Commencez-vous à savourer ce simple et petit mot, être ? Moi oui – je ne le regarde plus dans son insignifiance.
(NB : je n’ai jamais fait de linguistique pour le français – tout ce que je décris là n’est que le fruit de mon interprétation personnelle et n’est pas à prendre pour garantie – mais j’imagine que le principe n’est pas si loin d’une langue à l’autre)
Je pense que c’est ce que veut dire Dany Laferrière : qu’en écrivant, il faut pouvoir trouver tous les sens des mots que nous choisissons. Arrêtez-vous, lorsque vous écrivez – interrogez votre mot. Observez ses contours, faites-le sonner sur votre langue, recherchez son histoire. Armez-vous d’un dictionnaire, non pas pour conquérir la langue, mais pour se laisser apprivoiser par elle.
Il n’y a pas d’autre secret au style : il faut savoir apprécier les mots à leur juste valeur. Le style, ce n’est pas non plus simplement l’effort d’un premier jet – c’est un travail sur plusieurs réécritures. Vos phrases ne sonneront peut-être pas justes en premier lieu et réclameront votre attention. Ecoutez-les – laissez votre plume parler, se justifier pour elle-même. Et croyez-moi, cela n’est pas aussi simple : nous sommes des créatures d’action, lorsque l’urgence est souvent vraiment de s’arrêter pour écouter.

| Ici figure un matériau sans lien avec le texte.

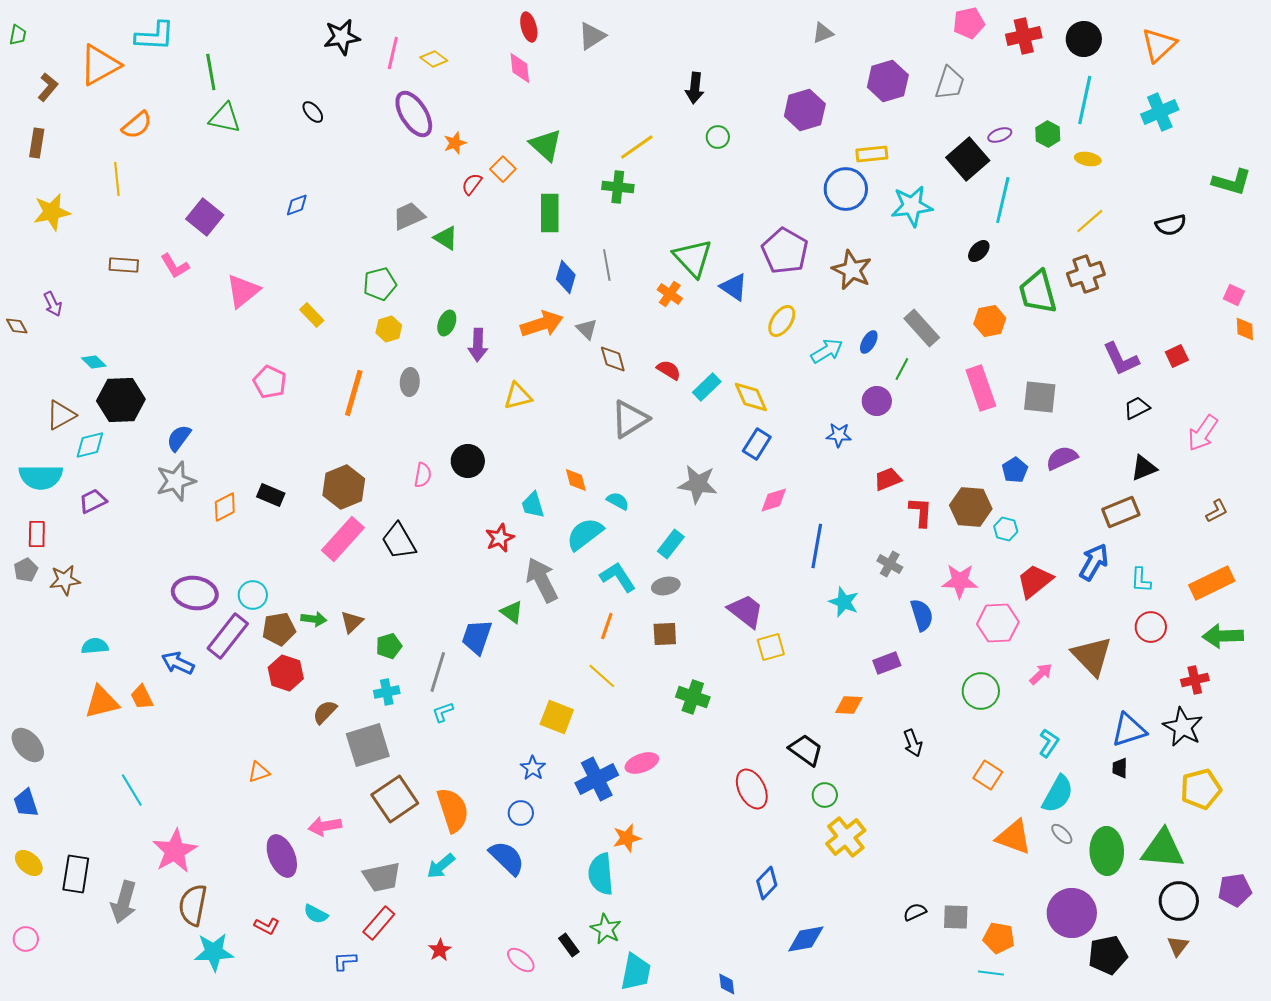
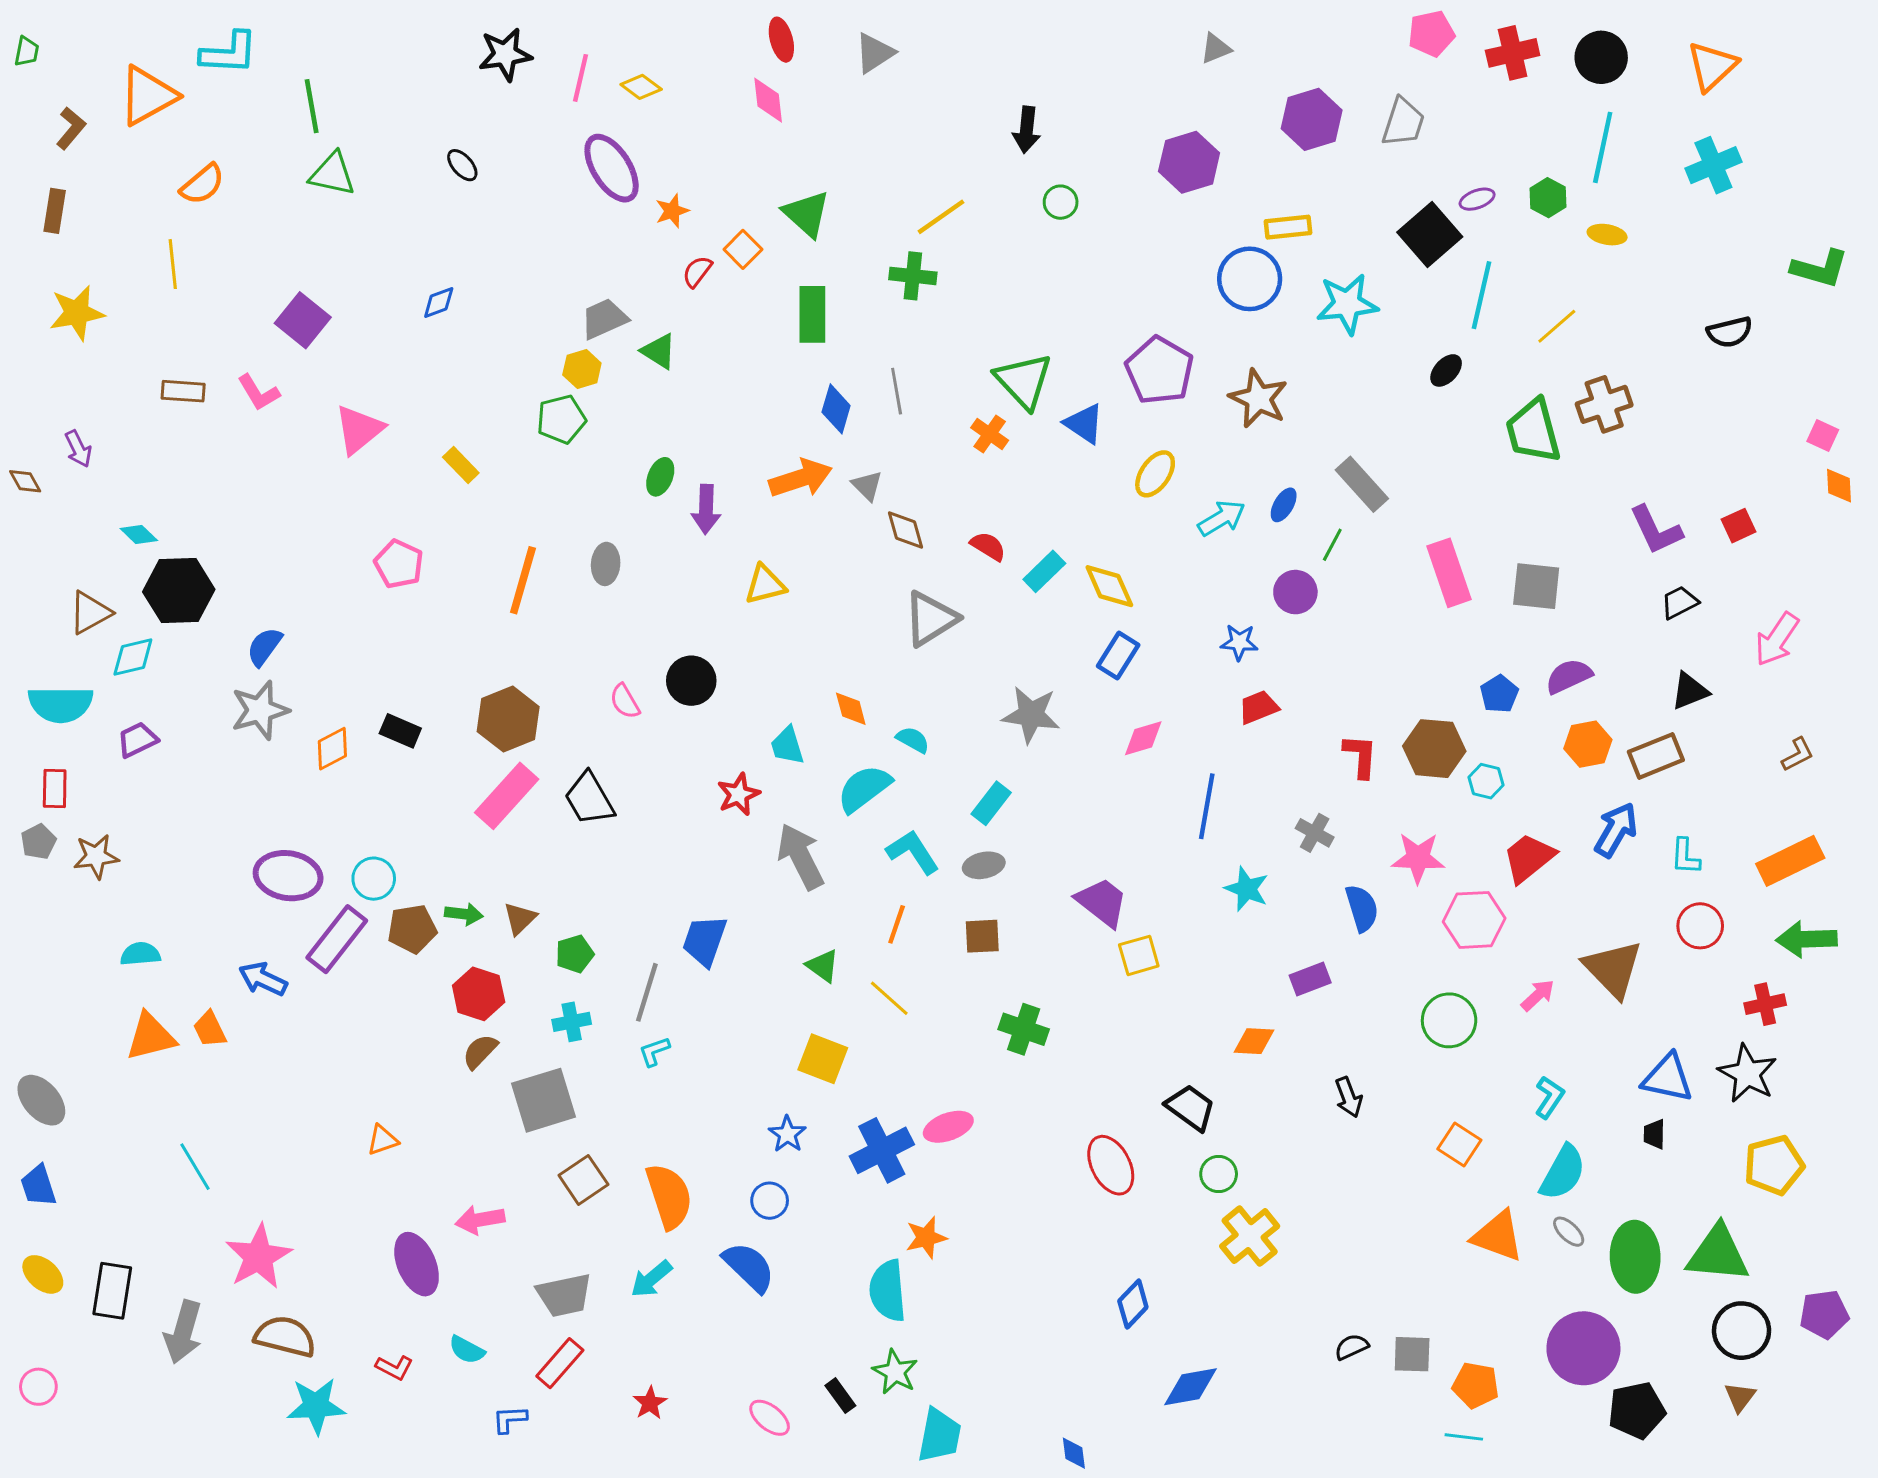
yellow line: (1090, 221) -> (1557, 326), moved
orange hexagon: (990, 321) -> (1588, 744), moved
yellow hexagon: (389, 329) -> (582, 369), moved
pink semicircle: (423, 475) -> (625, 701), turned 140
red trapezoid: (888, 479) -> (1258, 707), moved
green triangle: (512, 612) -> (823, 966), moved
red hexagon: (286, 673) -> (479, 994), moved
blue triangle: (1129, 730) -> (1668, 1078), turned 30
brown square: (395, 799) -> (583, 1180), size x0.7
brown semicircle: (193, 905) -> (285, 1336), turned 93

J’espère que cet article vous aura convaincu par mon expérience. Quant à moi, c’est une discipline qu’il me faut toujours travailler – que je ne cesserais sûrement de travailler. Je n’ai plus qu’un espoir : écrire ce qui me remue, à la langue de mes lecteurs. Vous aussi, cherchez toujours la clarté de votre message avant tout embellissement.